_What to work on_
Check each line below for the word "businesses". How many have it? Answer with the number only.

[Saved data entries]
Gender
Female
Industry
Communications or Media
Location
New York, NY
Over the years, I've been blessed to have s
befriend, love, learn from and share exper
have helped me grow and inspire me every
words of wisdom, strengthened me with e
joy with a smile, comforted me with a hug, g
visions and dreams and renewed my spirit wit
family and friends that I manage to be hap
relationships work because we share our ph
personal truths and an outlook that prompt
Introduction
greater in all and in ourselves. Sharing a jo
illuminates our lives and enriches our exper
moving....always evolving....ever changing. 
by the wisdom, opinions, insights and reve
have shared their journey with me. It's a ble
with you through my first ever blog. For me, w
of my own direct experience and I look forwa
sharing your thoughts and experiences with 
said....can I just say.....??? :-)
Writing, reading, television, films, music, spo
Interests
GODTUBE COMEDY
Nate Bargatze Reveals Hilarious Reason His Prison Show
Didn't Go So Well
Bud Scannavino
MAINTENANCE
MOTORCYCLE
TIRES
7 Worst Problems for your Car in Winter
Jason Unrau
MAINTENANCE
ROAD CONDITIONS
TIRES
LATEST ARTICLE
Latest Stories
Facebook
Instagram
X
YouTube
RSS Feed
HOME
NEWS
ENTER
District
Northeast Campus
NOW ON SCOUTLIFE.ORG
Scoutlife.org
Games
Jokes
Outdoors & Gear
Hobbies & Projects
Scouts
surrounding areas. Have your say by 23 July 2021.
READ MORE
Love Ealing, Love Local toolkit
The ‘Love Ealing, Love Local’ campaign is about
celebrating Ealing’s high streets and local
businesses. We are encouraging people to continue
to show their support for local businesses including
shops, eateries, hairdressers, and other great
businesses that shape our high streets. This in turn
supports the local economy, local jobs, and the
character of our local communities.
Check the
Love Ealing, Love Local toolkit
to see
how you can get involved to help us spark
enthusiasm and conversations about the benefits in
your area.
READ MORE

_Exercise response_
3